EU to fund €3 bn for unified European air traffic management
06 December 2014
The European Commission, the executive arm of the European Union (EU), said yesterday in Brussels that it will sign a partnership agreement with major air traffic management (ATM) stakeholders to provide up to €3 billion ($3.7 billion) in funding in order to modernise Europe's ATM system.
The stakeholders' consortium, which includes four airlines, 25 airport operators and 11 air navigation service providers, will execute common projects under single European sky ATM research (SESAR) programme, aiming to manage more flights in a safer and less-costly manner and reduce the environmental impact of European air traffic.

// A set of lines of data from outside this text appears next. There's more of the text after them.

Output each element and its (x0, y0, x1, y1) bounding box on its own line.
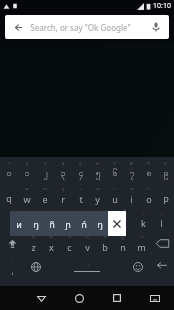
staticText: ᴎ (16, 218, 22, 230)
button[interactable]: Back (11, 20, 25, 34)
staticText: 2 (26, 161, 29, 166)
button[interactable]: က (123, 183, 140, 207)
staticText: y (95, 193, 100, 205)
staticText: ိ (50, 210, 53, 216)
button[interactable]: 1 (0, 157, 18, 183)
button[interactable]: ာ (132, 231, 150, 255)
staticText: 5 (79, 161, 82, 166)
staticText: k (141, 217, 146, 229)
staticText: e (42, 193, 48, 205)
staticText: ń (81, 218, 87, 230)
button[interactable]: 3 (36, 157, 54, 183)
staticText: ၊ (12, 258, 13, 264)
button[interactable]: ñ (44, 211, 60, 236)
button[interactable]: Shift (0, 231, 24, 255)
button[interactable]: ထ (42, 231, 60, 255)
staticText: d (49, 217, 55, 229)
staticText: 0 (164, 161, 167, 166)
staticText: 7 (113, 161, 116, 166)
button[interactable]: ń (76, 211, 92, 236)
button[interactable]: 7 (106, 157, 123, 183)
button[interactable]: ဘ (96, 231, 114, 255)
button[interactable]: ခ (60, 231, 78, 255)
button[interactable]: မ (72, 183, 89, 207)
staticText: ဘ (103, 234, 107, 240)
button[interactable]: ပ (106, 183, 123, 207)
staticText: ñ (49, 218, 55, 230)
staticText: g (86, 217, 92, 229)
button[interactable]: 6 (89, 157, 106, 183)
button[interactable]: ါ (80, 207, 98, 231)
button[interactable]: 9 (140, 157, 157, 183)
staticText: 9 (147, 161, 150, 166)
staticText: 3 (44, 161, 47, 166)
button[interactable]: င (140, 183, 157, 207)
button[interactable]: ŋ (27, 211, 44, 236)
button[interactable]: ɲ (60, 211, 76, 236)
staticText: q (6, 192, 12, 204)
staticText: ့ (106, 210, 109, 216)
button[interactable]: န (54, 183, 72, 207)
button[interactable]: Back (22, 286, 60, 310)
button[interactable]: Voice search (149, 20, 163, 34)
button[interactable]: 4 (54, 157, 72, 183)
button[interactable]: အ (89, 183, 106, 207)
staticText: လ (85, 234, 89, 240)
staticText: l (160, 217, 163, 229)
button[interactable]: ေ (4, 207, 23, 231)
button[interactable]: Recents (98, 286, 136, 310)
staticText: Search, or say "Ok Google" (30, 22, 131, 33)
button[interactable]: 2 (18, 157, 36, 183)
button[interactable]: ည (114, 231, 132, 255)
button[interactable]: ူ (152, 207, 170, 231)
button[interactable]: p (157, 183, 174, 207)
staticText: ြ (123, 210, 127, 216)
staticText: r (61, 193, 65, 205)
button[interactable]: ့ (98, 207, 116, 231)
staticText: 1 (8, 161, 11, 166)
button[interactable]: လ (78, 231, 96, 255)
button[interactable]: ု (134, 207, 152, 231)
button[interactable]: ŋ (92, 211, 108, 236)
button[interactable]: Backspace (150, 231, 174, 255)
staticText: ၈ (146, 167, 152, 180)
button[interactable]: ် (61, 207, 80, 231)
button[interactable]: ᴎ (10, 211, 27, 236)
button[interactable]: Emoji (126, 255, 149, 279)
staticText: ူ (160, 210, 163, 216)
staticText: အ (96, 186, 100, 192)
button[interactable]: 8 (123, 157, 140, 183)
staticText: ၇ (129, 167, 135, 180)
staticText: c (67, 241, 72, 253)
staticText: x (49, 241, 54, 253)
staticText: ၁ (24, 167, 30, 180)
button[interactable]: ျ (23, 207, 42, 231)
button[interactable]: Close (108, 211, 126, 236)
button[interactable]: ၊ (0, 255, 24, 279)
staticText: ၀ (6, 167, 12, 180)
staticText: m (137, 241, 146, 253)
staticText: ါ (87, 210, 91, 216)
button[interactable]: q (0, 183, 18, 207)
button[interactable]: Back (5, 15, 169, 39)
staticText: w (23, 193, 31, 205)
button[interactable]: ဆ (18, 183, 36, 207)
button[interactable]: Home (60, 286, 98, 310)
staticText: ည (121, 234, 125, 240)
button[interactable]: Change language (24, 255, 48, 279)
staticText: က (130, 186, 134, 192)
button[interactable]: Enter (149, 255, 174, 279)
button[interactable]: တ (36, 183, 54, 207)
button[interactable]: 5 (72, 157, 89, 183)
staticText: ဆ (25, 186, 29, 192)
staticText: 10:10 (153, 1, 171, 11)
button[interactable]: ဇ (24, 231, 42, 255)
staticText: ထ (49, 234, 53, 240)
button[interactable]: Space (48, 255, 126, 279)
button[interactable]: Hide keyboard (136, 286, 174, 310)
staticText: p (163, 192, 169, 204)
staticText: ပ (113, 186, 116, 192)
button[interactable]: ိ (42, 207, 61, 231)
button[interactable]: ြ (116, 207, 134, 231)
button[interactable]: 0 (157, 157, 174, 183)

Commissioner Violeta Bulc said, "Today's agreement is a great achievement for EU aviation, forever changing Europe's air navigation system, making it smarter, cheaper, greener, and safer.''
''It also marks an important step towards the accomplishment of the single European sky. These projects will translate into economic benefits for the whole EU with a contribution of over €400 billion to its GDP, the creation of over 300,000 new jobs and saving 50 million tons of CO2 emissions," Bulc further stated.
SESAR joint undertaking is a public-private partnership formed in 2007 to coordinate all the ATM related research and development activities in the EU. It aims to develop a new generation of ATM system capable of coping with growing air traffic, under the safest, most cost-efficient and environmentally friendly conditions.
The deployment phase of the project envisaged during 2014-2020 would see large-scale production and implementation of the new air traffic management infrastructure composed of fully harmonised and interoperable components which guarantee high performance air transport activities in Europe.
European air space is among the busiest in the world with over 33,000 fights daily and airport density in Europe is very high, making air traffic control more complex in the region.
Currently, most of Europe's air traffic management systems are based on technologies of 1950's and have limited capacities to handle ever increasing air traffic over the continent.
Compared to the US, European air space is fragmented and structured around national territories and flights often have to take longer routes to their destinations.
''On average, in Europe, aircraft fly 42 km longer than strictly necessary due to airspace fragmentation, causing longer flight time, delays, extra fuel burn and CO2 emissions,'' said the commission.
An EU study indicates member states lose up to €4 billion annually as a result of the outdated structure.
Air traffic is forecast to rise by 50 per cent to 14.4 million flights a year by 2035 and existing congestion would only worsen and could undermine Europe's position as a leading aviation hub, according to the commission.
The EU's decision is considered as a landmark move by the aviation industry towards achieving a more unified and high-performance European airspace.
''This collaboration shows how committed all of us in the industry are to working together to modernise Europe's airspace,'' commented Richard Deakin, director of NATS, UK's leading provider of air traffic control services.
Although EU members agree in principle on a single sky, its implementation has been prolonging over one and a half decades since the idea was originally mooted due to difference of opinions and opposition from workers' unions.
In parallel with SESAR, the US is implementing its next generation air transportation system (NextGen) in stages between 2012-2025, which is expected to transform America's air traffic control system from ground-based to satellite-based aiming to shorten routes, save time and fuel, reduce delays, increase capacity and improve safety.